The garden façade is simpler, with the two upper floors of apartments continuing without variation the length of both buildings. In the longer structure, the colonnade steps up to be two stories tall, while the shorter building has an extra floor of housing as the ground drops away below it. The end closest to its counterpart is marked by two larger columns. The details are even more stripped-down. The windows have minimal frames or, in the case of the porches that Rossi treated like just more rooms, none at all. The fins have only a slight setback in the façade to act as a reverse lintel. All of this contributes to making a building that swoops past you without any apparent interest in showing you what is inside, how it was made, or how you even enter it, even more enigmatic, as all the clues that might offer suggestions for such facts are out of scale, in the wrong place, or odd in their scale.
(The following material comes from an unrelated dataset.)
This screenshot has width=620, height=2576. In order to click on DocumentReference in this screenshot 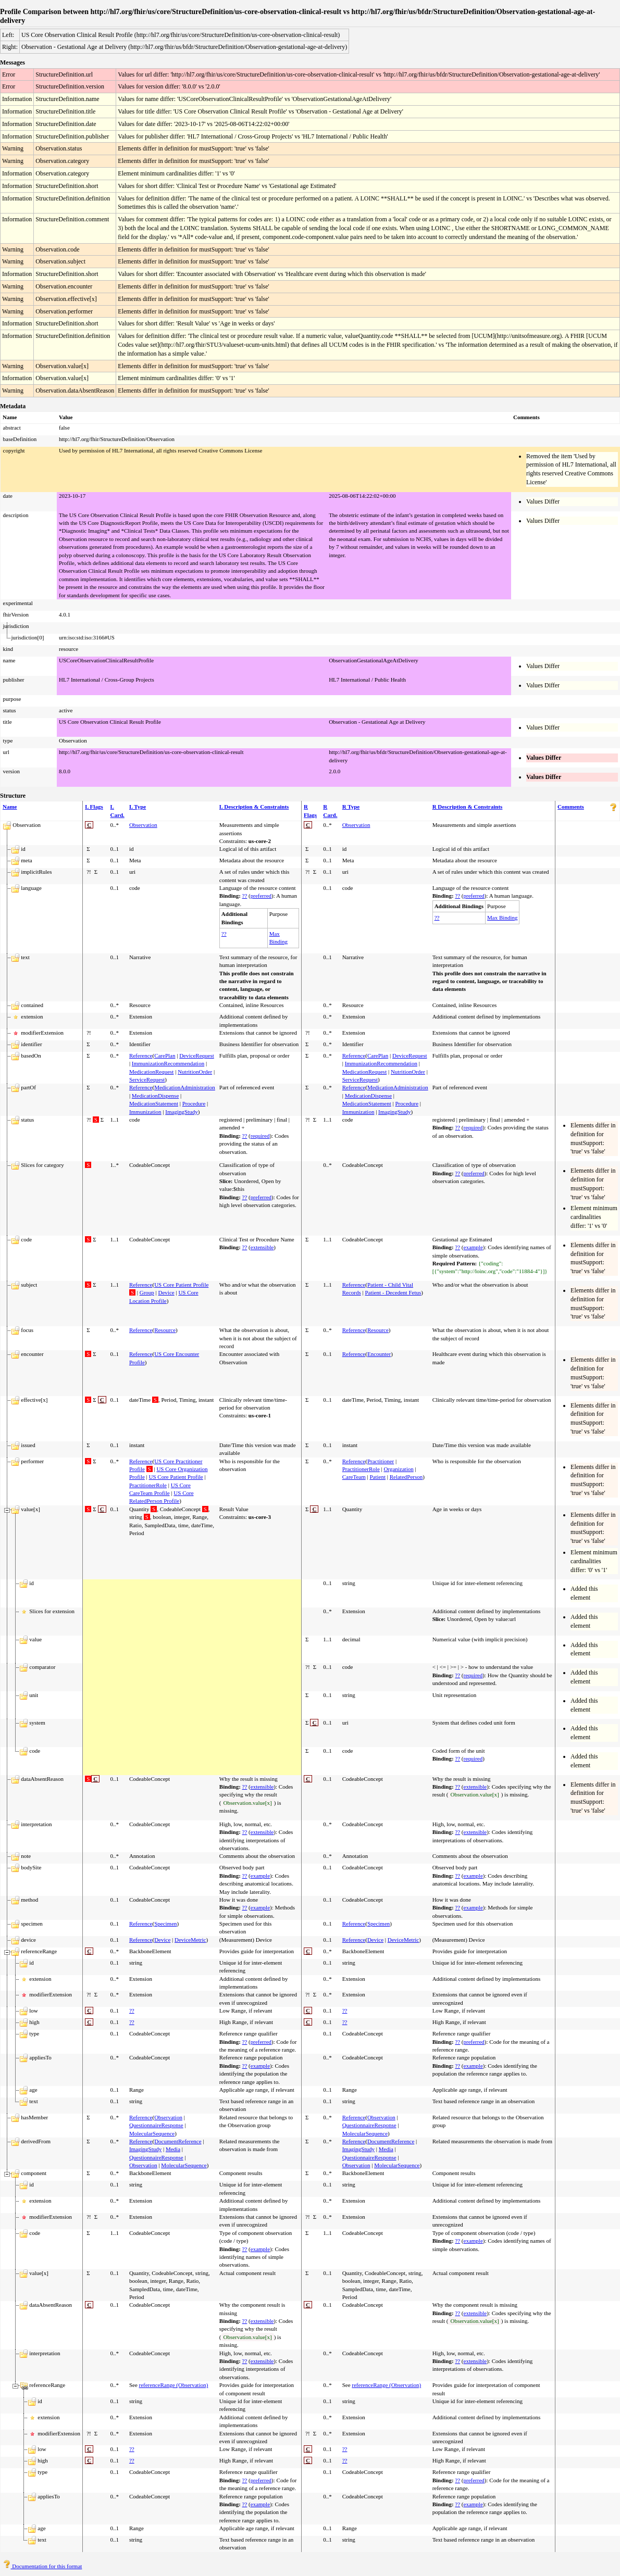 , I will do `click(177, 2141)`.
Those fins acting in the place of columns are the most extreme examples of that deformation of common forms and practices. They are thin, tall, and tightly spaced. While they refer to columns and act as such, they also continue the façade, are too close together to be logical, and have none of the accoutrements of the classical traditions out of which such elements came. They create a rhythm on the outside and the inside of the building, but they also offer a border that is both overstated and ambiguous. Moreover, nothing is meant to happen in this space—it is just 600 feet of shaded emptiness, with a few bicycles tucked in discreetly into the corners.
When I first saw the Gallaratese housing project, it seemed both wrong and seductive. Part of that double feeling of appeal and repulsion comes from the quality it has that it is a dream of a building, with parts exaggerated and in the wrong place, but also more powerful than any real structure. Part of it also comes from the echoes of architecture commissioned by the Fascists in Italy, in particular the work of Giuseppe Terragni. At the same time, the building evokes Milan’s urban vernacular, an aspect Rossi saw as being at the core of his work. None of that completely explains the beauty of a building that should not work, that does so many things wrong, and yet still takes your breath away.
Could it be that I just let myself be entranced by Scully’s lectures and Rossi’s drawings and writings, and thus am finding importance in a messed-up piece of architecture? In that case, I can only say the power of architecture inheres not just in the building, but in that architecture, which is to say the drawings and words through which it appeared and we can still understand it, as well as the subjective experience that makes those dead bones dance. This skeleton is, in my opinion, quite a dancer, even if its performance has an elegiac and even disturbing cadence.
Don’t get me wrong. While we were visiting, people went in and out of the building, carrying children and leaving their strollers in the gallery, while a lonely kid kicked a ball around, waiting for his friends to show up. Music drifted down from one of the apartments and a workman fidgeted with a pipe. There is life in this building. The structure just manages to house and frame that existence in something much stranger and grander, something that makes it into an even greater piece of architecture than what I saw in those slides 50 years ago.